Informed sources in Guangzhou told the Dui Hua Foundation that Chinese scholar Xu Zerong (徐泽荣 or David Tsui) was granted a five-month sentence reduction in late April. A Hong Kong resident and expert on contemporary Chinese military history, Xu is serving his 10th year in prison for state secrets charges in connection with his academic research. This is his third sentence reduction, making him eligible for release on June 23, 2011, and marking the first confirmed act of clemency since April 2010 for a political prisoner held in China.
Starting with a 13-year sentence, Xu was granted a nine-month reduction in September 2006 and a 10-month reduction in April 2008. He is required to serve a three-year sentence of deprivation of political rights after his release.
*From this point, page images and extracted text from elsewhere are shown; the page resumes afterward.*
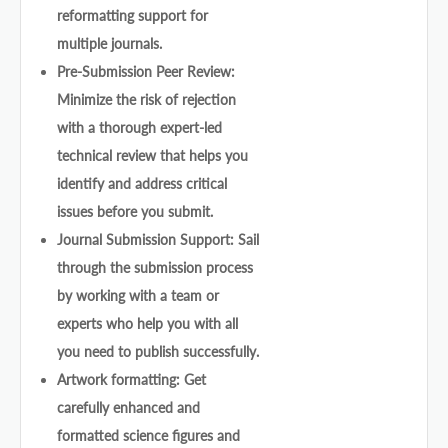
reformatting support for
multiple journals.
Pre-Submission Peer Review:
Minimize the risk of rejection
with a thorough expert-led
technical review that helps you
identify and address critical
issues before you submit.
Journal Submission Support: Sail
through the submission process
by working with a team or
experts who help you with all
you need to publish successfully.
Artwork formatting: Get
carefully enhanced and
formatted science figures and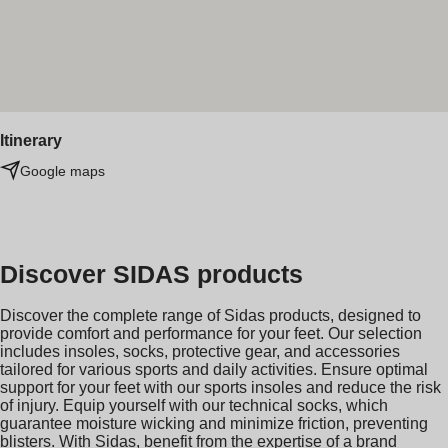
Itinerary
Google maps
Discover SIDAS products
Discover the complete range of Sidas products, designed to
provide comfort and performance for your feet. Our selection
includes insoles, socks, protective gear, and accessories
tailored for various sports and daily activities. Ensure optimal
support for your feet with our sports insoles and reduce the risk
of injury. Equip yourself with our technical socks, which
guarantee moisture wicking and minimize friction, preventing
blisters. With Sidas, benefit from the expertise of a brand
The Beijing High People’s Court upheld a lower-court verdict against American geologist Xue Feng (薛锋) in February, sentencing him to eight years’ imprisonment for “gathering intelligence and unlawfully trafficking in state secrets for overseas entities.” The same month, Feng was transferred from a state-security detention center to Beijing Number Two Prison. He has been receiving monthly visits from the US embassy since March and been permitted to speak to his wife over the phone. Senior US officials and members of Congress have raised Xue’s case repeatedly, most recently at the Security and Economic Dialogue.
Chinese authorities held the 46-year-old naturalized US citizen for more than three years while his case dragged through the legal process. Charges against Xue are based on the procurement of an oil-industry database that was classified as a state secret after it was legally purchased.
Xue Feng is the second American citizen known by Dui Hua to be incarcerated in China for endangering state security. The first, businessman David Dong Wei (董维), was sentenced in closed court to 13 years’ imprisonment in April 2005. He received a 10-month sentence reduction in April 2008 and an 18-month sentence reduction in April 2010.